On Aug 12, 2013, at 2:20 PM, Gus Correa <g...@ldeo.columbia.edu> wrote:

> Hi Ralph, all
> 
> I include more information below,
> after turning on btl_openib_verbose 30.
> As you can see, OMPI tries, and fails, to load openib.
> 
> Last week I reduced the memlock limit from unlimited
> to ~12GB, as part of a general attempt to reign on memory
> use/abuse by jobs sharing a node.
> No parallel job ran until today, when the problem showed up.
> Could the memlock limit be the root of the problem?
> 
> The OMPI FAQ says the memlock limit
> should be a "large number (or better yet, unlimited)":
> 
> http://www.open-mpi.org/faq/?category=openfabrics#ib-locked-pages
> 
> The next two FAQ kind of indicate that
> it should be set to "unlimited", but don't say it clearly:
> 
> http://www.open-mpi.org/faq/?category=openfabrics#ib-locked-pages-user
> http://www.open-mpi.org/faq/?category=openfabrics#ib-locked-pages-more
> 
> QUESTION:
> Is "unlimited" a must, or is there any (magic) "large number"

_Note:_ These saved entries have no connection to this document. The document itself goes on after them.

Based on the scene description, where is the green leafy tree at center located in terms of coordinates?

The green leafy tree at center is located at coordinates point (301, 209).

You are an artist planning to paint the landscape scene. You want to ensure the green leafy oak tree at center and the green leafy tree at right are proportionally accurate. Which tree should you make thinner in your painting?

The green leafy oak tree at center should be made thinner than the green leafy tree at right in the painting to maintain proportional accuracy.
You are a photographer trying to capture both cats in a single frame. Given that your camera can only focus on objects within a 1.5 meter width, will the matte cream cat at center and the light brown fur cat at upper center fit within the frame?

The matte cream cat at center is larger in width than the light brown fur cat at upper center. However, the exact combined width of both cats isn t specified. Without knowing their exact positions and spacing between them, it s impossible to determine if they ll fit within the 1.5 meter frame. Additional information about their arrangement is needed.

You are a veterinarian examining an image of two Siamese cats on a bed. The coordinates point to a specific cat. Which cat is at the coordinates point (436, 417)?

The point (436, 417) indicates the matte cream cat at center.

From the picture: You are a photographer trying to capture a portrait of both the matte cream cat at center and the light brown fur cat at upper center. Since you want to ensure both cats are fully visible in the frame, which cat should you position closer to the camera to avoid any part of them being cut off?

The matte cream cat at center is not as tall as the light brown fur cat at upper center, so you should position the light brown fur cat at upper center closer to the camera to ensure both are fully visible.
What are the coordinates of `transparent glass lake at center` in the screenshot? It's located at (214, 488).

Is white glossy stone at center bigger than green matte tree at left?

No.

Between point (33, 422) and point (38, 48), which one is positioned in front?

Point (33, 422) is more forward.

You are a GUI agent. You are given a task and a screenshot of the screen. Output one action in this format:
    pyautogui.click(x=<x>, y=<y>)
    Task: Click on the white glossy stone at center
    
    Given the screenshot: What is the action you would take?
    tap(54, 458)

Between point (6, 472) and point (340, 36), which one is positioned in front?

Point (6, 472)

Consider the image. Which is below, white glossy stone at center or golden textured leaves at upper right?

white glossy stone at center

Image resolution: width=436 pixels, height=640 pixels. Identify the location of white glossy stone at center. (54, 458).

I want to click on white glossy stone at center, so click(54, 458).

> that would be OK for openib?
> 
> I thought a 12GB memlock limit would be OK, but maybe it is not.
> The nodes have 64GB RAM.
> 
> Thank you,
> Gus Correa
> 
> *************************************************\
> [node15.cluster][[8097,1],0][../../../../../ompi/mca/btl/openib/btl_openib_component.c:562:start_async_event_thread]

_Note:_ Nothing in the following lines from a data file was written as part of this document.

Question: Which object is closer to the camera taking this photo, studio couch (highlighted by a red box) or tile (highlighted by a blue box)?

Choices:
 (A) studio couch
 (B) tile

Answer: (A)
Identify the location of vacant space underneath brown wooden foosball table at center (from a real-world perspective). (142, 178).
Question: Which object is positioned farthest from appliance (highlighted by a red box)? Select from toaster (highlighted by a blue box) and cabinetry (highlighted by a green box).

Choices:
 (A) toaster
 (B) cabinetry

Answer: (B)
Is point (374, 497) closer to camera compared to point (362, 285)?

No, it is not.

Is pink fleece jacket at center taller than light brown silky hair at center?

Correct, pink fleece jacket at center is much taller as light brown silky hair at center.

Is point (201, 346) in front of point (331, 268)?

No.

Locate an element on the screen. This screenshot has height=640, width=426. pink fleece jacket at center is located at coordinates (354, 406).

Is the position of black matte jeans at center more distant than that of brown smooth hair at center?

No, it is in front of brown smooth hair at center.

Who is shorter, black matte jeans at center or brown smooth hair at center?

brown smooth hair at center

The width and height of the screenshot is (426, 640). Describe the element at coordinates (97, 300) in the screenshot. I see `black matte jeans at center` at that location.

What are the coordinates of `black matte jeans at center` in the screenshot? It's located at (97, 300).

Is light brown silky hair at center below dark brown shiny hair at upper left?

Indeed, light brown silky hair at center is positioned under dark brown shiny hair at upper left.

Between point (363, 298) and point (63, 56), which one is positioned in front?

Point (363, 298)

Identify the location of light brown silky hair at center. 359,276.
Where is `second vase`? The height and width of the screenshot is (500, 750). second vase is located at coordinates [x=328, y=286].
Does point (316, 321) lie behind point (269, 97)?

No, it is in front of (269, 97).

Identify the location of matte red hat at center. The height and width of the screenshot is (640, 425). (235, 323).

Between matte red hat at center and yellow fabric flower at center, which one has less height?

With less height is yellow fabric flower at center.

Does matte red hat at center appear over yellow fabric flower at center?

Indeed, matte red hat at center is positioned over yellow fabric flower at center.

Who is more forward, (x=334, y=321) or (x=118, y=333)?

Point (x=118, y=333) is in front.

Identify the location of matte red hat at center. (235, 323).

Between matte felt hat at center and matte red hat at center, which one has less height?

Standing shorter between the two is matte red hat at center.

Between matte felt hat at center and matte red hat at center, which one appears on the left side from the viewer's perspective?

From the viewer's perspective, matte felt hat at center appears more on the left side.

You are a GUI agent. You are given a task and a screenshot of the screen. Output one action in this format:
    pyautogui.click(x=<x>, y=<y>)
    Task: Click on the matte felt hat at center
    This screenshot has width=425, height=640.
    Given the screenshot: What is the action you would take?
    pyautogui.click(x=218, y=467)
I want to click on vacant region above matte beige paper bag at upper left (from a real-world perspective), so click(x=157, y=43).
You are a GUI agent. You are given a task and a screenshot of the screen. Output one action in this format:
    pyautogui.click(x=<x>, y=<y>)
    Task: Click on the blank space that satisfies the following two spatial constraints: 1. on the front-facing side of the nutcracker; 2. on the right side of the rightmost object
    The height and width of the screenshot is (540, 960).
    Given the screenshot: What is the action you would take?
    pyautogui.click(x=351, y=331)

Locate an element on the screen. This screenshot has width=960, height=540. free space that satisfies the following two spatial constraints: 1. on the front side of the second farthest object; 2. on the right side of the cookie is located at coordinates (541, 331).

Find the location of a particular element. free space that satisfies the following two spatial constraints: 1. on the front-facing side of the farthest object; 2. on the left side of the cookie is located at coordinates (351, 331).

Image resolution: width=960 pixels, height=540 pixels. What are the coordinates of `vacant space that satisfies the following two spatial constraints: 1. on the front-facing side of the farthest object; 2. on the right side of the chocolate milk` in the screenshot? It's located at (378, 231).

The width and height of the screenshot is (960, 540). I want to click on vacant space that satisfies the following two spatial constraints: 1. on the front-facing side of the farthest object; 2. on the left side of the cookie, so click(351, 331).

>  Failed to create async event thread
> [node15.cluster][[8097,1],1][../../../../../ompi/mca/btl/openib/btl_openib_component.c:562:start_async_event_thread]

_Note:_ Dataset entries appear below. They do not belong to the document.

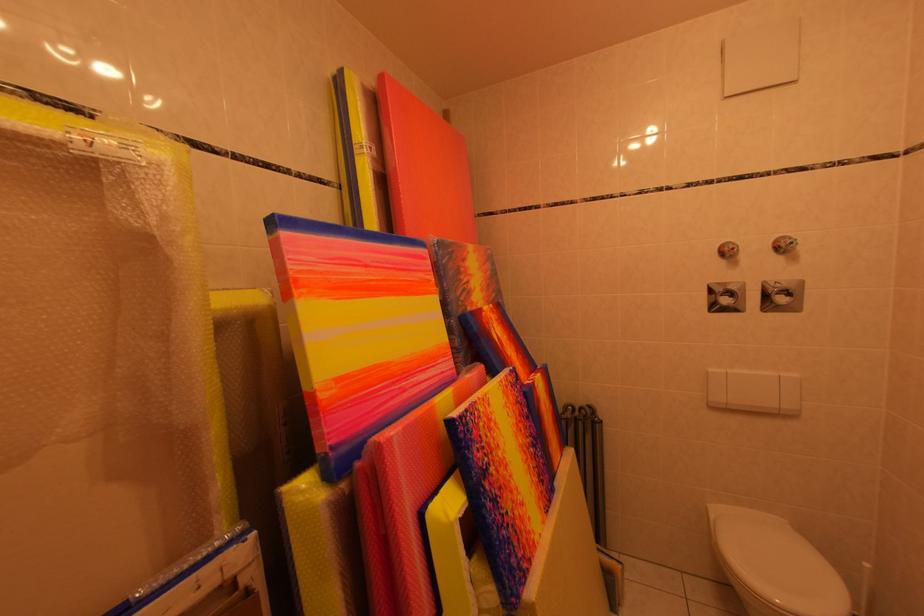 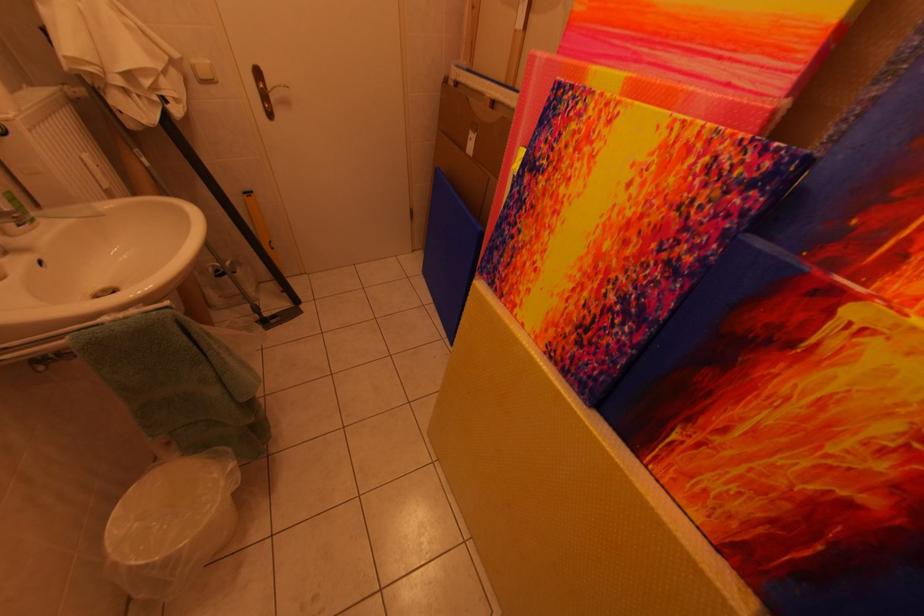 Locate, in the second image, the point that corresponds to (544,389) in the first image.

(861, 317) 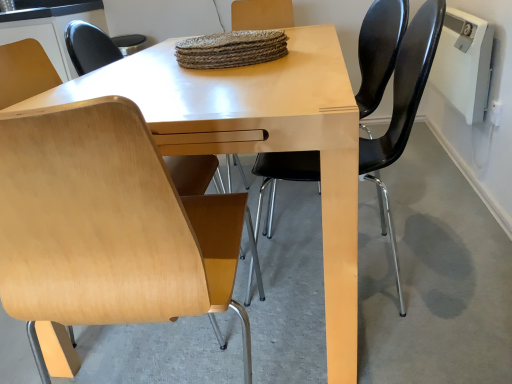 The width and height of the screenshot is (512, 384). What do you see at coordinates (108, 224) in the screenshot?
I see `beech wood chair at left, placed as the first chair when sorted from left to right` at bounding box center [108, 224].

Describe the element at coordinates (403, 107) in the screenshot. The height and width of the screenshot is (384, 512). I see `black leather chair at right, which appears as the first chair when viewed from the right` at that location.

What are the coordinates of `black leather chair at right, positioned as the second chair in left-to-right order` in the screenshot? It's located at (403, 107).

Image resolution: width=512 pixels, height=384 pixels. I want to click on beech wood chair at left, placed as the first chair when sorted from left to right, so click(x=108, y=224).

Can you confirm if beech wood chair at lower left is smaller than beech wood chair at left, placed as the first chair when sorted from left to right?

Yes.

In order to click on chair on the left side of beech wood chair at lower left in this screenshot , I will do `click(108, 224)`.

Does beech wood chair at lower left have a lesser height compared to beech wood chair at left, which is counted as the 2th chair, starting from the right?

Correct, beech wood chair at lower left is not as tall as beech wood chair at left, which is counted as the 2th chair, starting from the right.

From a real-world perspective, is beech wood chair at lower left positioned over beech wood chair at left, which is counted as the 2th chair, starting from the right, based on gravity?

Actually, beech wood chair at lower left is physically below beech wood chair at left, which is counted as the 2th chair, starting from the right, in the real world.

Considering the relative sizes of beech wood chair at lower left and black leather chair at right, which appears as the first chair when viewed from the right, in the image provided, is beech wood chair at lower left wider than black leather chair at right, which appears as the first chair when viewed from the right,?

Yes.

At what (x,y) coordinates should I click in order to perform the action: click on concrete that appears below the black leather chair at right, positioned as the second chair in left-to-right order (from a real-world perspective). Please return your answer as a coordinate pair (x, y). Looking at the image, I should click on (433, 277).

Based on their sizes in the image, would you say beech wood chair at lower left is bigger or smaller than black leather chair at right, which appears as the first chair when viewed from the right?

Considering their sizes, beech wood chair at lower left takes up less space than black leather chair at right, which appears as the first chair when viewed from the right.

Consider the image. Can you confirm if beech wood chair at lower left is shorter than black leather chair at right, which appears as the first chair when viewed from the right?

Yes, beech wood chair at lower left is shorter than black leather chair at right, which appears as the first chair when viewed from the right.

In the scene shown: Is black leather chair at right, which appears as the first chair when viewed from the right, surrounded by beech wood chair at left, which is counted as the 2th chair, starting from the right?

That's incorrect, black leather chair at right, which appears as the first chair when viewed from the right, is not inside beech wood chair at left, which is counted as the 2th chair, starting from the right.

>  Failed to create async event thread
> [node15.cluster][[8097,1],4][../../../../../ompi/mca/btl/openib/btl_openib_component.c:562:start_async_event_thread]
>  Failed to create async event thread
> [node15.cluster][[8097,1],3][../../../../../ompi/mca/btl/openib/btl_openib_component.c:562:start_async_event_thread]
>  Failed to create async event thread
> [node15.cluster][[8097,1],2][../../../../../ompi/mca/btl/openib/btl_openib_component.c:562:start_async_event_thread]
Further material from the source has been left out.